- [Task statement]: Starting with the line that contains "深圳理工大学拟逐步取消大学英语：AI人工智能已可替" and stopping after the line that contains "支持17家机器人厂商20多种构型 蚂蚁灵波LingB", copy the entries below exactly. Include nothing else.

- [Collected data]:
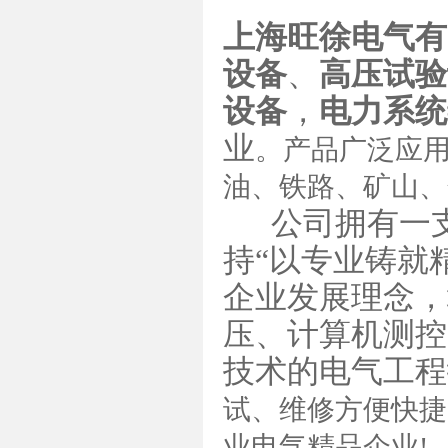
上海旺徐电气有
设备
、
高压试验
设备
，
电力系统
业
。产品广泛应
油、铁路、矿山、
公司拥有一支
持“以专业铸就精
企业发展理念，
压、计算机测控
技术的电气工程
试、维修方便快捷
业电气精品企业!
---
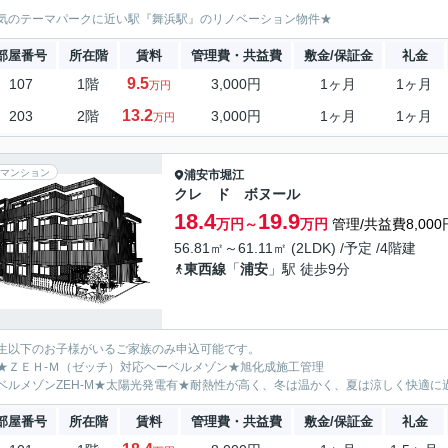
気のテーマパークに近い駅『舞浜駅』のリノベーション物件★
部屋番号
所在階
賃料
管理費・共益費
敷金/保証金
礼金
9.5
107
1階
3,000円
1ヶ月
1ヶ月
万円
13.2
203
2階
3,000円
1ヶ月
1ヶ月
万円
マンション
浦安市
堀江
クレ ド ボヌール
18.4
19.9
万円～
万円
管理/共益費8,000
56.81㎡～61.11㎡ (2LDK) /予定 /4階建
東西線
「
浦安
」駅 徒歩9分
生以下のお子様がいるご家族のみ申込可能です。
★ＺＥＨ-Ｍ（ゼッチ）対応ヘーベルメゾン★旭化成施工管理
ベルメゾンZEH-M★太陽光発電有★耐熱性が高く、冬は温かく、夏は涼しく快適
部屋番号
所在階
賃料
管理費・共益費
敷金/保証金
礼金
==
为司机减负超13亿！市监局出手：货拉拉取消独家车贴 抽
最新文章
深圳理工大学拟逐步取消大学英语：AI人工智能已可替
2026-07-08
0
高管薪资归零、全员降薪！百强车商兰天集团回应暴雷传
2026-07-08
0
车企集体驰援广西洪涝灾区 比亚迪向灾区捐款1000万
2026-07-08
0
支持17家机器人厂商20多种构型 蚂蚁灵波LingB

- [Expected answer]:
深圳理工大学拟逐步取消大学英语：AI人工智能已可替
2026-07-08
0
高管薪资归零、全员降薪！百强车商兰天集团回应暴雷传
2026-07-08
0
车企集体驰援广西洪涝灾区 比亚迪向灾区捐款1000万
2026-07-08
0
支持17家机器人厂商20多种构型 蚂蚁灵波LingB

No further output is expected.